BROADEN (commenced April 2007)

We continue to 'broaden' Booker.

 

Improving the cash and carry experience

·      In 2006 we converted our first 'Extra' branch.  By March 2010, 91 of the UK's 173 branches had been converted to the 'Extra' format.  The key features are a lighter, brighter branch environment and improved layout, signage and ranges.  Our customers much prefer the environment.  The conversion pays back in around a year.  We plan to convert a further 20 Extras in the 2011 financial year.

 

 

 

 

Increased delivered wholesale

·      Booker distributed £797m of product to our customers' premises this year versus £679m last year.  About 90% of this is delivered via the cash and carry branches and 10% from the Booker distribution centres.  Booker Direct serves national accounts.  It is the UK's largest food supplier to the cinema sector.  Other customers include HM Prisons, Marks and Spencer and we have recently started supplying the NAAFI. 

 

Internet

·      Our website is market leading in the wholesale sector and is continually being developed to make it simpler, easier and faster for customers to use. Sales were £407m this year versus last year at £250m.  The site is tailored to the local branch and customer requirements.  Customers can see recent orders, make shopping lists and view new promotions and products. 

 

Booker India

·      We opened our first branch in India in September 2009. The offer in the Mumbai branch is tailored to suit the needs of the Indian market.  All the stock is purchased in India and 99% of the colleagues are local.  We now have approximately 4,000 customers who are either kirana stores or caterers.  The customer reaction has been excellent.  In the 2011 financial year we plan to open a further branch in Mumbai and test the opening of a franchised Booker branch in another city with a local partner.  We believe that outside Mumbai, expansion with partners could accelerate the roll-out whilst tailoring our offer to local markets.  This will help Booker offer the best choice, price and service for the kirana store and caterer.

 

 

The Focus, Drive, Broaden plan is facilitated by people development and by improving the sustainability of the business

 

People Development

·      All branch colleagues are trained in PRIDE (Parking, Reception, Internal, Delivery, and Exit.)  This programme was designed by branch colleagues to help improve customer service and has made a real impact. 

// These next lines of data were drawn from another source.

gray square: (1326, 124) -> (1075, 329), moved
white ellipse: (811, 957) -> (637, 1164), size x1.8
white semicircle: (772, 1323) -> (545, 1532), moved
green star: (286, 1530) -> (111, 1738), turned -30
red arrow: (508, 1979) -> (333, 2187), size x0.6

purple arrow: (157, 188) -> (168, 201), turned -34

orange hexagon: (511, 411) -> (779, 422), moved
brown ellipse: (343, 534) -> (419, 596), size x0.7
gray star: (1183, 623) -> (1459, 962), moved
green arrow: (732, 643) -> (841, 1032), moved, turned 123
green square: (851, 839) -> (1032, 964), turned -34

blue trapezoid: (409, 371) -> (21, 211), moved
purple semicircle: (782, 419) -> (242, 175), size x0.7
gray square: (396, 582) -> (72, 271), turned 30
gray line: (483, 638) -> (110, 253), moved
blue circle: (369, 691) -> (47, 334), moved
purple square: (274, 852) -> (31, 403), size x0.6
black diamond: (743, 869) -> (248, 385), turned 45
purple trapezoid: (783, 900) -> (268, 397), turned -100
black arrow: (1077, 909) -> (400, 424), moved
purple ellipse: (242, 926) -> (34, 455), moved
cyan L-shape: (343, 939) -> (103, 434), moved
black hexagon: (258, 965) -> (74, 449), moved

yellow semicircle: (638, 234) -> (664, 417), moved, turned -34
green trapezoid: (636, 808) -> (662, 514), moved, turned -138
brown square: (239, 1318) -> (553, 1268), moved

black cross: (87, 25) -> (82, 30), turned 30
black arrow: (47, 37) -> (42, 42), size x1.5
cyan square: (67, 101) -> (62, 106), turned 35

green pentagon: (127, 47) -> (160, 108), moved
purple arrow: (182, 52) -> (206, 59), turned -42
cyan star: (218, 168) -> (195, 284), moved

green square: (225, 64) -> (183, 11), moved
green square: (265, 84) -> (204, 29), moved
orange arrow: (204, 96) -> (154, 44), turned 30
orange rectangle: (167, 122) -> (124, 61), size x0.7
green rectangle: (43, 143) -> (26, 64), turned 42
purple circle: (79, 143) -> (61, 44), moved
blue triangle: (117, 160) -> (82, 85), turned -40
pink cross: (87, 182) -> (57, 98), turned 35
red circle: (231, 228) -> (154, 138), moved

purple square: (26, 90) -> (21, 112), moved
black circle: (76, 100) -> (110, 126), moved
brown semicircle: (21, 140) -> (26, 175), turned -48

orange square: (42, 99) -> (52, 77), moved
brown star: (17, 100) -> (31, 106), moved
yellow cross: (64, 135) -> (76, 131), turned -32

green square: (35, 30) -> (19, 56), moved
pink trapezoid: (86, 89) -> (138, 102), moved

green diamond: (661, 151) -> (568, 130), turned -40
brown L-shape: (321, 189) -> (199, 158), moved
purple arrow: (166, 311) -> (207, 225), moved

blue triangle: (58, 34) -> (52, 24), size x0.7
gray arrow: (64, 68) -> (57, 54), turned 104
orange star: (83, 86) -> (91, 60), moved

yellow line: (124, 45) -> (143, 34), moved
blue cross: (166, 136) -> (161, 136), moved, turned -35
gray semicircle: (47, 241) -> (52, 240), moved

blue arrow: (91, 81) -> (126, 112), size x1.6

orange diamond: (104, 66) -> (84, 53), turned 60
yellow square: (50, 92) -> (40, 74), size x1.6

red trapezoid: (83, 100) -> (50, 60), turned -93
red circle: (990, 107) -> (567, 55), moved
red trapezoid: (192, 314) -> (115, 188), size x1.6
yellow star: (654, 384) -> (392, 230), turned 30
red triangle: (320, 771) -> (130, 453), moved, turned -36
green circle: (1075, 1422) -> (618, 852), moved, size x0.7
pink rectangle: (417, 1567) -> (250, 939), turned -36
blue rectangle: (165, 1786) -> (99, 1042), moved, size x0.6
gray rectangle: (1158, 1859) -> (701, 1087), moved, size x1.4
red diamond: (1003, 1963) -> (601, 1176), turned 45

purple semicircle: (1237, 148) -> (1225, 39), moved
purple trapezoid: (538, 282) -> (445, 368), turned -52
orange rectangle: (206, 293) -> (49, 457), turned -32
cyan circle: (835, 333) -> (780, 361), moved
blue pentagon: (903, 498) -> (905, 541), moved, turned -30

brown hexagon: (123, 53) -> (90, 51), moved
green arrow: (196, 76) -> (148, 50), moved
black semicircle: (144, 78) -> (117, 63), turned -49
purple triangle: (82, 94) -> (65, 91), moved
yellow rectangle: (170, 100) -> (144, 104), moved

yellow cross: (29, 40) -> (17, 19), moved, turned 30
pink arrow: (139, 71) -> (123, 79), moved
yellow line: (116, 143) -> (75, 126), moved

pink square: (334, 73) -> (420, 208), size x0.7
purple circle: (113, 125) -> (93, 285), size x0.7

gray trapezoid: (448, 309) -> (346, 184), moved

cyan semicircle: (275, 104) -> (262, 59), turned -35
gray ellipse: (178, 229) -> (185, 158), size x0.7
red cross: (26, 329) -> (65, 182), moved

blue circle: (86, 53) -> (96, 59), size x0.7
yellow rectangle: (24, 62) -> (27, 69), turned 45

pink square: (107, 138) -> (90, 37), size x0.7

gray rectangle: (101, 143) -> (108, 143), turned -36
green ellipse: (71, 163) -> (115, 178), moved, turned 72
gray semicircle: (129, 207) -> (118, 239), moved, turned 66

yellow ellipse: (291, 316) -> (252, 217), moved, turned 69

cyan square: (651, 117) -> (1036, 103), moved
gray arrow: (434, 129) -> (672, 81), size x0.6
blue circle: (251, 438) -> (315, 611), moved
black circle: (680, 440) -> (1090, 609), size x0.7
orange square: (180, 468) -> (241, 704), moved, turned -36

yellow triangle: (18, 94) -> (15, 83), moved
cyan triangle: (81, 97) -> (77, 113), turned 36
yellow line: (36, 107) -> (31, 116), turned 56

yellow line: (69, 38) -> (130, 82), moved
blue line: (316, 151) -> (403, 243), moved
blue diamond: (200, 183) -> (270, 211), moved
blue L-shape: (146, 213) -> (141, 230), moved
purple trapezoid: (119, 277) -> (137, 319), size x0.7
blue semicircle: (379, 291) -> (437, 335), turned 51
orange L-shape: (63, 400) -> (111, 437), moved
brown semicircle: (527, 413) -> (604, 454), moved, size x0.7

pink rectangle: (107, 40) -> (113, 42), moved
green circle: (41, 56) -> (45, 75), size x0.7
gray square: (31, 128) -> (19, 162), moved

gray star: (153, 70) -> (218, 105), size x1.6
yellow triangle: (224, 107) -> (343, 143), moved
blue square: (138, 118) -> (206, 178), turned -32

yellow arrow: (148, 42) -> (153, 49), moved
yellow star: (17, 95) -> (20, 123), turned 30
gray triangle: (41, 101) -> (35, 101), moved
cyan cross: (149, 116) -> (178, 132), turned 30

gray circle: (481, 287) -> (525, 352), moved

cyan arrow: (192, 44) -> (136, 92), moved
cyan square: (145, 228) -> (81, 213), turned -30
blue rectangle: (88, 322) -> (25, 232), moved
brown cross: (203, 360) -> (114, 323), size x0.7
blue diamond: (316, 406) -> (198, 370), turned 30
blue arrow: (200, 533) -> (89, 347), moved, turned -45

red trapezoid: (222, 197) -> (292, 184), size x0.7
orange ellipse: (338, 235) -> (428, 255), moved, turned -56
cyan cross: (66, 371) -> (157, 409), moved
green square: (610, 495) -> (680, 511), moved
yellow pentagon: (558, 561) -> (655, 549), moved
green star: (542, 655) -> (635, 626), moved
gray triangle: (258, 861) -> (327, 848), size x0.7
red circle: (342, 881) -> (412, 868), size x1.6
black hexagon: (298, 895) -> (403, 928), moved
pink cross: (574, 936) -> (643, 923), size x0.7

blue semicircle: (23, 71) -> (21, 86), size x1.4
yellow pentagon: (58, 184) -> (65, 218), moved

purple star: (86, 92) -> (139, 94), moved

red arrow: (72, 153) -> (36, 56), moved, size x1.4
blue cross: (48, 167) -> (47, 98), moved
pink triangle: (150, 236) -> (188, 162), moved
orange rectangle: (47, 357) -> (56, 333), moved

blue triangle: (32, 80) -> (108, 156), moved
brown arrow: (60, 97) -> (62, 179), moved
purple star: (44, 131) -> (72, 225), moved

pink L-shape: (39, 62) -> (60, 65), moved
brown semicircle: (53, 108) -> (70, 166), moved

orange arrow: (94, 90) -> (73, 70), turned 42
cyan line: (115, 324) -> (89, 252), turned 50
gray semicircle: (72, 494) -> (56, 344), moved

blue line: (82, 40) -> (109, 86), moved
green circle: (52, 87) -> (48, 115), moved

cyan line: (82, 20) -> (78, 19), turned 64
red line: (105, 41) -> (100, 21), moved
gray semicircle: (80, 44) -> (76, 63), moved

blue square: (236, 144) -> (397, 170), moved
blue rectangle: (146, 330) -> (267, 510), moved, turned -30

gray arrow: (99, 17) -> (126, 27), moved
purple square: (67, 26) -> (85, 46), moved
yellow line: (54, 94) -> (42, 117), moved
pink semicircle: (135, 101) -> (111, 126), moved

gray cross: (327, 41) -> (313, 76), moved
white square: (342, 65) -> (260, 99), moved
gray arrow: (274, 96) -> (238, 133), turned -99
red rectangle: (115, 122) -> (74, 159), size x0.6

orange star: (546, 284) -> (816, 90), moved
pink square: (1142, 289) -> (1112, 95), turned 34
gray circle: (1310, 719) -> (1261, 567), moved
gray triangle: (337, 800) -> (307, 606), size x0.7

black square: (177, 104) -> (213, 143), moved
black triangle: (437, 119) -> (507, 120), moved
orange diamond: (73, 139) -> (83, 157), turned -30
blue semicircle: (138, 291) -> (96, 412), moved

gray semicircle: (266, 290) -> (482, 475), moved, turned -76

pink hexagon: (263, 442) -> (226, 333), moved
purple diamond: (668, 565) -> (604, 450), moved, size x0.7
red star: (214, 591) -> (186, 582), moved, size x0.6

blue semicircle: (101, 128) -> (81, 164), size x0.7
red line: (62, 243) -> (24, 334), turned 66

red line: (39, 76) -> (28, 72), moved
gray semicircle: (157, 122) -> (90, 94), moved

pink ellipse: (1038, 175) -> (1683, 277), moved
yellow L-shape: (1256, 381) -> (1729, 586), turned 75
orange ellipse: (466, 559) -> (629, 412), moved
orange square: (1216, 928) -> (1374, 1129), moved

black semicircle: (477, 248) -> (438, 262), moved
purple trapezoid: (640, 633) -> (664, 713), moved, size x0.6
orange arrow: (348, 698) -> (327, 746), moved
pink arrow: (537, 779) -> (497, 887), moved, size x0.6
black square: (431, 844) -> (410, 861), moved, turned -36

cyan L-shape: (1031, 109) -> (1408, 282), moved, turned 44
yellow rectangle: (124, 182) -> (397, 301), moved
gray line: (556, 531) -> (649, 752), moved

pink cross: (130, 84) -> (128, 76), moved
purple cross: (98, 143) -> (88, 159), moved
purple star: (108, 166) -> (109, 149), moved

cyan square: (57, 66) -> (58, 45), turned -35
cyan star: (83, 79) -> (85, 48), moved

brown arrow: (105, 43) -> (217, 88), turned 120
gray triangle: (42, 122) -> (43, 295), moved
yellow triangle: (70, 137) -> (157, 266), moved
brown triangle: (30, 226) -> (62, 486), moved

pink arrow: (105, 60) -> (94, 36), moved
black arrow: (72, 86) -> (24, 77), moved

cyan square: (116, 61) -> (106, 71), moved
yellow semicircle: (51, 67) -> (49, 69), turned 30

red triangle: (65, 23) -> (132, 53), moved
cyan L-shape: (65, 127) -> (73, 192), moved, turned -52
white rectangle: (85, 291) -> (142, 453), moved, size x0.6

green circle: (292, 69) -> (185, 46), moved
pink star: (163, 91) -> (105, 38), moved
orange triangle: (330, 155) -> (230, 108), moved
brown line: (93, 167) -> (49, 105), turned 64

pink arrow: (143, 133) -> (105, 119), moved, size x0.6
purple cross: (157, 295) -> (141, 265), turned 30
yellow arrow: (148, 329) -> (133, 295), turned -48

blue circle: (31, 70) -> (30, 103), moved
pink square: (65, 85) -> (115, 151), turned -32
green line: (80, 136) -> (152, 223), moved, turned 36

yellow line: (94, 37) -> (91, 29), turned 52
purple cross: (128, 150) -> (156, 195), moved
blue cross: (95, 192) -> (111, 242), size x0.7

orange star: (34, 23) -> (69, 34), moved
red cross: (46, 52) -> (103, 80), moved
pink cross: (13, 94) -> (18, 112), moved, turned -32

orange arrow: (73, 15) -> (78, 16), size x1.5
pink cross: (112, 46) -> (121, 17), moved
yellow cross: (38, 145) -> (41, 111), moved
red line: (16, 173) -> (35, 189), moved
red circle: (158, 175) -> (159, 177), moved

·      There is a shortage of butchers in the trade and as a result we have trained over 40 colleagues to start a career in butchery.  All of these colleagues had previously held other positions within branches and could progress further in the future to become Butchery Managers.  This first group completed their training in August 2009 and currently there are a further 52 colleagues who are on the programme.

 

Sustainability

·      Booker was the first food wholesaler to be awarded the Carbon Trust Standard.

·      Booker has now recycled over 1.5 million litres of catering customers' used cooking oil.  At our regional distribution centre in Hatfield we generate renewable electricity from used cooking oil.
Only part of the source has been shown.